So basically students enroll in a scam college to trick people into thinking they are well educated, and then complain when the scam is revealed.
What's next, people who scam money from the elderly by pretending to be their grandchildren sue after only getting 25 cents with their birthday cards?
I realize these colleges are also using high pressure sales tactics to trick vulnerable populations into enrolling and then extorting them for money, but at some point people still need to take responsibility for their actions.
> To what extent exactly should these vulnerable people take personal responsibility?
I mean once they showed up and realized it wasn't a real college and they weren't being taught anything, that would have been the appropriate time to protest and try to get their money back, rather than staying for another 2-4 years to get the degree and hoping that no one notices that they didn't actually learn anything.
> Why didn't you mention that these colleges need to take some responsibility as well?
They should, but in this case they already got shut down. My feelings about for-profit colleges are basically the same as my feelings on the military. I.e. the military shouldn't be tricking kids into enlisting, but that that still doesn't give soldiers a free pass for going over to the middle east and killing innocent people.
> I mean once they showed up and realized it wasn't a real college and they weren't being taught anything, that would have been the appropriate time to protest [etc]
The people signing up were probably not those best prepared to evaluate the quality of schooling. It might have seemed a continuation what they saw in high school
I think anyone who is capable of graduating from a college, even a flawed one, as she did, has a hard time portraying themselves as vulnerable. At what point is someone responsible. She even graduated, so she has a degree and can legally state that. While I'm happy to see educational institutions being viewed with more skepticism as to their value, I think her situation is pretty cut and dried. Many of us had the experience of getting out of college and for a number of reasons, like the economy, not being able to find a job in the field and having to find another way.
>So basically students enroll in a scam college to trick people into thinking they are well educated, and then complain when the scam is revealed.
I don't think so. There are colleges (mostly online and often postgraduate only) where the 'student' is in on the scam. They mostly serve markets where promotion or pay prospects are tied to box ticking possession of a masters or PhD with no real consideration of the academic rank of the programs.
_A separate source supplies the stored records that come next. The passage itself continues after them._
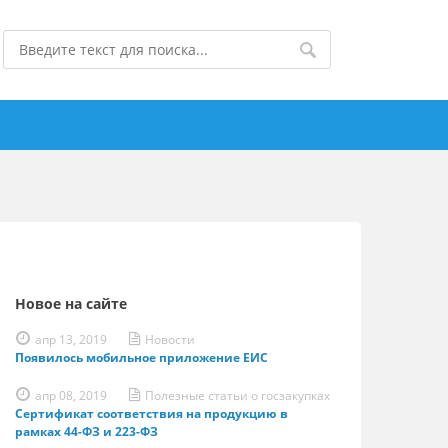
Новое на сайте
апр 13, 2019
Новости
Появилось мобильное приложение ЕИС
апр 08, 2019
Полезные статьи о госзакупках
Сертификат соответствия на продукцию в
рамках 44-ФЗ и 223-ФЗ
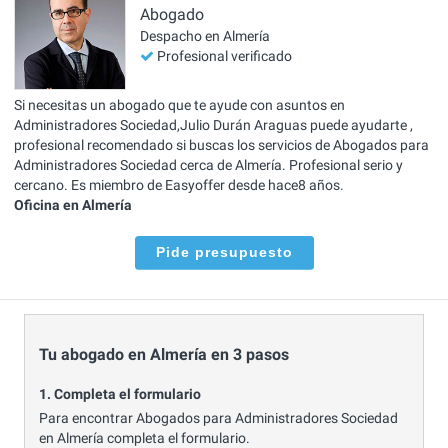
Abogado
Despacho en Almería
Profesional verificado
Si necesitas un abogado que te ayude con asuntos en
Administradores Sociedad,Julio Durán Araguas puede ayudarte ,
profesional recomendado si buscas los servicios de Abogados para
Administradores Sociedad cerca de Almería. Profesional serio y
cercano. Es miembro de Easyoffer desde hace8 años.
Oficina en Almería
Pide presupuesto
Tu abogado en Almería en 3 pasos
1. Completa el formulario
Para encontrar Abogados para Administradores Sociedad
en Almería completa el formulario.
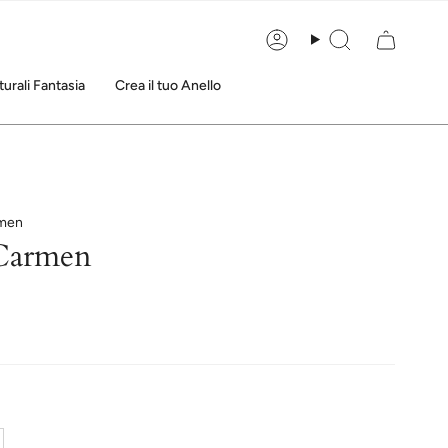
Account
Cerca
urali Fantasia
Crea il tuo Anello
rmen
Carmen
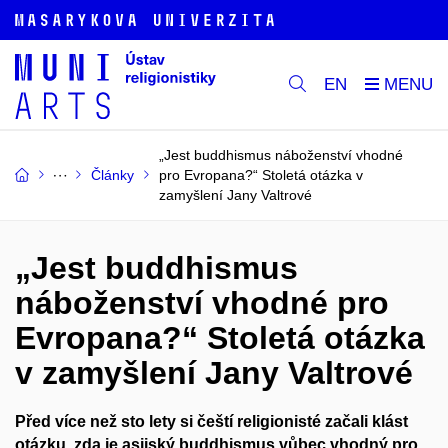
EN
„Jest buddhismus náboženství vhodné
Články
pro Evropana?“ Stoletá otázka v
zamyšlení Jany Valtrové
„Jest buddhismus
náboženství vhodné pro
Evropana?“ Stoletá otázka
v zamyšlení Jany Valtrové
Před více než sto lety si čeští religionisté začali klást
otázku, zda je asijský buddhismus vůbec vhodný pro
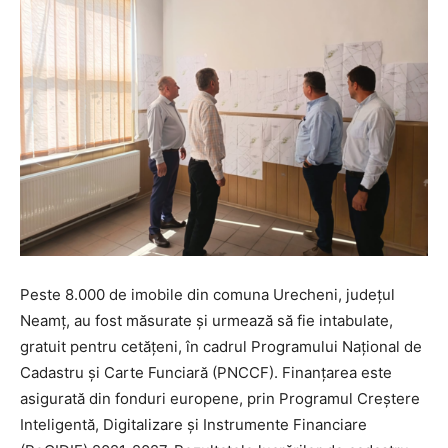
Peste 8.000 de imobile din comuna Urecheni, județul
Neamț, au fost măsurate și urmează să fie intabulate,
gratuit pentru cetățeni, în cadrul Programului Național de
Cadastru și Carte Funciară (PNCCF). Finanțarea este
asigurată din fonduri europene, prin Programul Creștere
Inteligentă, Digitalizare și Instrumente Financiare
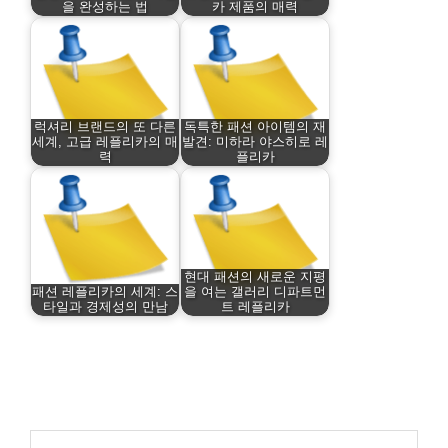
을 완성하는 법
카 제품의 매력
럭셔리 브랜드의 또 다른
독특한 패션 아이템의 재
세계, 고급 레플리카의 매
발견: 미하라 야스히로 레
력
플리카
현대 패션의 새로운 지평
패션 레플리카의 세계: 스
을 여는 갤러리 디파트먼
타일과 경제성의 만남
트 레플리카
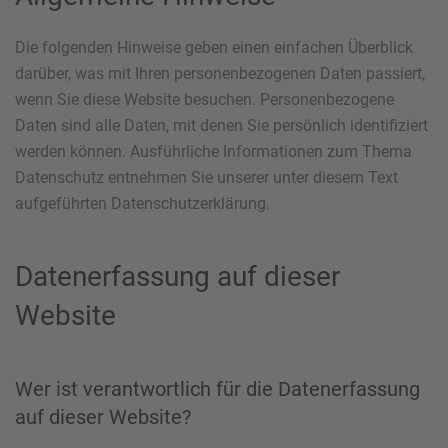
Die folgenden Hinweise geben einen einfachen Überblick
darüber, was mit Ihren personenbezogenen Daten passiert,
wenn Sie diese Website besuchen. Personenbezogene
Daten sind alle Daten, mit denen Sie persönlich identifiziert
werden können. Ausführliche Informationen zum Thema
Datenschutz entnehmen Sie unserer unter diesem Text
aufgeführten Datenschutzerklärung.
Datenerfassung auf dieser
Website
Wer ist verantwortlich für die Datenerfassung
auf dieser Website?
Those really are about trying to trick people into thinking they are well educated - although you could argue that if no-one cares about the quality of the 'degrees' they're not really scamming anyone.
What Corinthian was doing was charging large sums of money to students for nearly worthless, marginally accredited or unaccredited education while telling them that they were receiving valuable, career enhancing education and recognised credentials. They were the marks and not in on the con.
Of course I absolutely agree that people need to take responsibility for their actions but we need to consider the context and determine what is a reasonable amount of due diligence to undertake.
First of all, our society relentlessly pounds the message into people's heads that they need to go to college to succeed in life. Think of how often an 18 year old will have been told of the importance of going to college by teachers, counsellors, and other authority figures in their lives (all of whom have themselves been to college). How often their parents (who usually will not have been) will tell them that this is what they need to do to succeed. How often the media portrays going to college as the right thing to do. In every sitcom set in a high school or with high school aged main characters, applying to and getting into college is eventually a major plot point.
Now compare that with how often those same sources mention the difference between applying to a community college, a state college, a private non-profit, and a private for-profit college. If they even know the difference (which parents who haven't been will almost certainly not).
Think about the government services which poor people tend to interact with, and the American attitude towards public provision and realise that the educational superiority of publicly owned community colleges over privately owned colleges is actually anomalous. (and in fact the most prestigious American colleges are private, just a different kind of private). How on Earth is a teenager supposed to figure that out.
Should we expect an 18 year old to understand that regional accreditation is better than national accreditation? I mean, does that actually even make sense?
So while I agree that there is a case for people taking responsibility for their actions, I think that young people doing what society told them to do and making some poor decisions after being lied to have met the test for contextually reasonable due diligence.
What's next, people who scam money from the elderly by pretending to be their grandchildren sue after only getting 25 cents with their birthday cards?
I realize these colleges are also using high pressure sales tactics to trick vulnerable populations into enrolling and then extorting them for money, but at some point people still need to take responsibility for their actions.